Marc B. Hahn, DO (born 1958) is the president and chief executive officer of Kansas City University (KCU). Before becoming KCU's president in 2013, Hahn served briefly as the university's Senior Vice President for Health Affairs and Dean of the College of Osteopathic Medicine. Prior to coming to KCU, he held that same role at the University of New England College of Osteopathic Medicine for 3 years, and at the University of North Texas Health Science Center for 8 years. Hahn had been a professor and Pain Medicine Division Chief at the Pennsylvania State University College of Medicine and the Milton S. Hershey Medical Center following several years in private practice. Hahn is also a veteran of the U.S. Army.

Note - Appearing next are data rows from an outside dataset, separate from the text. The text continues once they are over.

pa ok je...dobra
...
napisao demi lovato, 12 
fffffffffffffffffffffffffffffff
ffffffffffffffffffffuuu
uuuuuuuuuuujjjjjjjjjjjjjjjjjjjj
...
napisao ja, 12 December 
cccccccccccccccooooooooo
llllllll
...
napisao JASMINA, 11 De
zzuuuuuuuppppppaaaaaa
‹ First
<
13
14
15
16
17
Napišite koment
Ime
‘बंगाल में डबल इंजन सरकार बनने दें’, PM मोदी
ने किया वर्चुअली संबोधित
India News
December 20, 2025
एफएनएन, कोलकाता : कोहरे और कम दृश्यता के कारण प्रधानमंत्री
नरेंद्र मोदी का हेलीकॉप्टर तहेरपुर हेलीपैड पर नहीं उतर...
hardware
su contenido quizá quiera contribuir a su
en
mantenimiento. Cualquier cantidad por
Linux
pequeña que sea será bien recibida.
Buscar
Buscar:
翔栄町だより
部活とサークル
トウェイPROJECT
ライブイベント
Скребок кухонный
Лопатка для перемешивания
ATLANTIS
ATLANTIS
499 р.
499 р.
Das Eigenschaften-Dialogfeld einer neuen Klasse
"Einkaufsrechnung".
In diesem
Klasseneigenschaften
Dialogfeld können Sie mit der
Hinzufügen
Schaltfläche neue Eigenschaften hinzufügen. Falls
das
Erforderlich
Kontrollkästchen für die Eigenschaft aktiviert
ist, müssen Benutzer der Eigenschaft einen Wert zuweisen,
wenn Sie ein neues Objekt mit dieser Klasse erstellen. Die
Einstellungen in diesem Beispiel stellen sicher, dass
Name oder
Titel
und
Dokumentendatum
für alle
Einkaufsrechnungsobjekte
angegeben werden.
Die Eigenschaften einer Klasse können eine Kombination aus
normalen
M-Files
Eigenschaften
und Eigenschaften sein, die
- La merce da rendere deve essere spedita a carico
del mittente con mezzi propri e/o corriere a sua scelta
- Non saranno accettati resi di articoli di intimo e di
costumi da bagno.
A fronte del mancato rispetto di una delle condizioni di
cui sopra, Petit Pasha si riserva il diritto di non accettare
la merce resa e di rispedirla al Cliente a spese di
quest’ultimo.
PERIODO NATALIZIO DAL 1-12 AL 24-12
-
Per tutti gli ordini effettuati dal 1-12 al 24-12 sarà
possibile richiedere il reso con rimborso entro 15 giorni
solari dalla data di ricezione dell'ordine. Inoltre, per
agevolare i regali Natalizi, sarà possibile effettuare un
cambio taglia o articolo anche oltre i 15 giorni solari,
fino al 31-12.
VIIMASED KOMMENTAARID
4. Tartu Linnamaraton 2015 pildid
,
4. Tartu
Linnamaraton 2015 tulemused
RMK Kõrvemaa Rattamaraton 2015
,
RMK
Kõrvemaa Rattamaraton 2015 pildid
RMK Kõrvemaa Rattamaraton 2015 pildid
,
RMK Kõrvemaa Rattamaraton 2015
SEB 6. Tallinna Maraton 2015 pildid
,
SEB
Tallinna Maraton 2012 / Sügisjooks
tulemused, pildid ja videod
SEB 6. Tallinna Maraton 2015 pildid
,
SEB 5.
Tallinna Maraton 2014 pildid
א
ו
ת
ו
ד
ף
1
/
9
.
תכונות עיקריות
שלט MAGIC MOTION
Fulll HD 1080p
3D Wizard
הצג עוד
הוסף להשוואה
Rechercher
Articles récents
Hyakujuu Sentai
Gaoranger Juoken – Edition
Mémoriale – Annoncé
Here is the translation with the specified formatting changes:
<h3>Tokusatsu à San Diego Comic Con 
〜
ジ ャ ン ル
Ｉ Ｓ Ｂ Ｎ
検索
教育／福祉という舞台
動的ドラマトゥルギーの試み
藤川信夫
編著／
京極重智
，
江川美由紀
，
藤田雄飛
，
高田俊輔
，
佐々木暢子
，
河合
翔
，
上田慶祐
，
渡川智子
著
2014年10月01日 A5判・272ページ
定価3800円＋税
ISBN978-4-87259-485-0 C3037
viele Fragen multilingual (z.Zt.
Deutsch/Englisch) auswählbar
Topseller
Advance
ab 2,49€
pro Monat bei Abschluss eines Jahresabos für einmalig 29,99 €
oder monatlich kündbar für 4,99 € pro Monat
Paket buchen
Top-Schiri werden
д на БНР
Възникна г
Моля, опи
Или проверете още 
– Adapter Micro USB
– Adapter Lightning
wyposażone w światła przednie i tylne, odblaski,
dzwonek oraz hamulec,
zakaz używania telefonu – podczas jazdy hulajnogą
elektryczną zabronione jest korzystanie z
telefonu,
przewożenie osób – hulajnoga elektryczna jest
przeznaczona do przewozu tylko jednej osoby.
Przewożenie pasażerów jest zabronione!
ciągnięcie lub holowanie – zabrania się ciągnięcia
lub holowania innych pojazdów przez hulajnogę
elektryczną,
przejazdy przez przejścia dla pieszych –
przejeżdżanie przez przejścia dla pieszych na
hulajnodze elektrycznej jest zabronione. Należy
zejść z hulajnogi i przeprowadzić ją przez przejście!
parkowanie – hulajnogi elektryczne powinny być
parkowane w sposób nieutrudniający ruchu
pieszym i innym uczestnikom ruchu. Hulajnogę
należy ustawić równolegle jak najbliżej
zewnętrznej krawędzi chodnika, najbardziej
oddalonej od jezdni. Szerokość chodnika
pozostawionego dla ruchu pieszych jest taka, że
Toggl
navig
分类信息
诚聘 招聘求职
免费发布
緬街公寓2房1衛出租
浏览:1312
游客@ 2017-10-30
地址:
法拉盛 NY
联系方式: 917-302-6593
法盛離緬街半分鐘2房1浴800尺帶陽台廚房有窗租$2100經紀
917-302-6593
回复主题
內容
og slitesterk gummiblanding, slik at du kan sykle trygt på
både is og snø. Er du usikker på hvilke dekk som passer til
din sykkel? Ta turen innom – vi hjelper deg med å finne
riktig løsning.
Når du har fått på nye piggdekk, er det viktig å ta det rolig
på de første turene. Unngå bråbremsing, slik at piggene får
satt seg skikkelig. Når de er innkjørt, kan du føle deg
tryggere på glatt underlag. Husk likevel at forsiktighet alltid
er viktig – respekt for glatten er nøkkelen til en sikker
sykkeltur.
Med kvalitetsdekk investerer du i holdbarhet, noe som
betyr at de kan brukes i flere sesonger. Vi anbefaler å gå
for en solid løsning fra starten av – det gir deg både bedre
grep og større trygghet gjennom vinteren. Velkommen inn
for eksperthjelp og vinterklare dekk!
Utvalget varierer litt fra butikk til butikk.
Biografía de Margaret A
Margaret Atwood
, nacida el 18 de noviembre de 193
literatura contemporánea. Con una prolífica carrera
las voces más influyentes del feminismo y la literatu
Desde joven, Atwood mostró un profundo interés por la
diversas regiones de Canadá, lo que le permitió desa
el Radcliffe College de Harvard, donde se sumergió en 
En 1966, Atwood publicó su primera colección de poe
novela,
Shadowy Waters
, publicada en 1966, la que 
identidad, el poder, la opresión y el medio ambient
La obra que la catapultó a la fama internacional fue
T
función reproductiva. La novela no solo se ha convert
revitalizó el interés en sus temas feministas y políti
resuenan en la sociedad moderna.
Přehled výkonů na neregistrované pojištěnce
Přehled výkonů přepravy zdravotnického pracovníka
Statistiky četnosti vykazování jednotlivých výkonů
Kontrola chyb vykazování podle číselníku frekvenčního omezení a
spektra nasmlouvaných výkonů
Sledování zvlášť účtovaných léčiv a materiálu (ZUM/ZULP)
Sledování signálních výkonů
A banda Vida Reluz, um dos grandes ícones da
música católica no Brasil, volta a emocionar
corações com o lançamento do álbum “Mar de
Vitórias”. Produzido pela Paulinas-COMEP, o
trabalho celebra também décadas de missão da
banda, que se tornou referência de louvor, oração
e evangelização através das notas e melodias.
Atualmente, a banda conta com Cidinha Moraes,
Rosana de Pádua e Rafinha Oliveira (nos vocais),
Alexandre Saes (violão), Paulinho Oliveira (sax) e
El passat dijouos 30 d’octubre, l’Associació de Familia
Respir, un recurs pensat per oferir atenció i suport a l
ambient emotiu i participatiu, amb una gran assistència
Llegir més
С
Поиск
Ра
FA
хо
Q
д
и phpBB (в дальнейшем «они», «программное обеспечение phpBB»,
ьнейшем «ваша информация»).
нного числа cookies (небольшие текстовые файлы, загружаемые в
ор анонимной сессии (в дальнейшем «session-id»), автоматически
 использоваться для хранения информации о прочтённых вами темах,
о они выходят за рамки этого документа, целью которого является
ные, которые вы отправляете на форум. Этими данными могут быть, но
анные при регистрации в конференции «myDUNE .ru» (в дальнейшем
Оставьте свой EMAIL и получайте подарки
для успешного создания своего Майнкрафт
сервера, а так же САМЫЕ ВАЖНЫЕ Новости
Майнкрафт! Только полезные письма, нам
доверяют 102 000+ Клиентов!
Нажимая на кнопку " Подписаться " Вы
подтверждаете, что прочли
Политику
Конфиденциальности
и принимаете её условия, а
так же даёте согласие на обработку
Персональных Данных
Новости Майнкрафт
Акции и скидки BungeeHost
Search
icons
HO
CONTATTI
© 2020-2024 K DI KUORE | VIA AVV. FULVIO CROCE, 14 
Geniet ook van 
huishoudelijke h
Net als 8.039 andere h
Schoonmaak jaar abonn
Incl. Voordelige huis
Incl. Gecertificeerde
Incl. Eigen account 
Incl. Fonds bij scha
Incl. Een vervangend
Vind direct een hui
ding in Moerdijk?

== Early life and education ==
Born in Providence, Rhode Island, Hahn graduated from Syracuse University in 1980 with a Bachelor of Science in biology, before earning a Doctor of Osteopathic Medicine (DO) from Des Moines University in 1984. He completed both an internship and residency in anesthesiology at Walter Reed Army Medical Center in Washington, D.C., followed by fellowships in pain management at Georgetown University Hospital and the Clinic Center of the National Institutes of Health. Hahn is board certified in anesthesiology by the American Board of Anesthesiology (ABA) and the American Osteopathic Board of Anesthesiologists. He is also certified in pain management by both the ABA and the American Board of Pain Medicine.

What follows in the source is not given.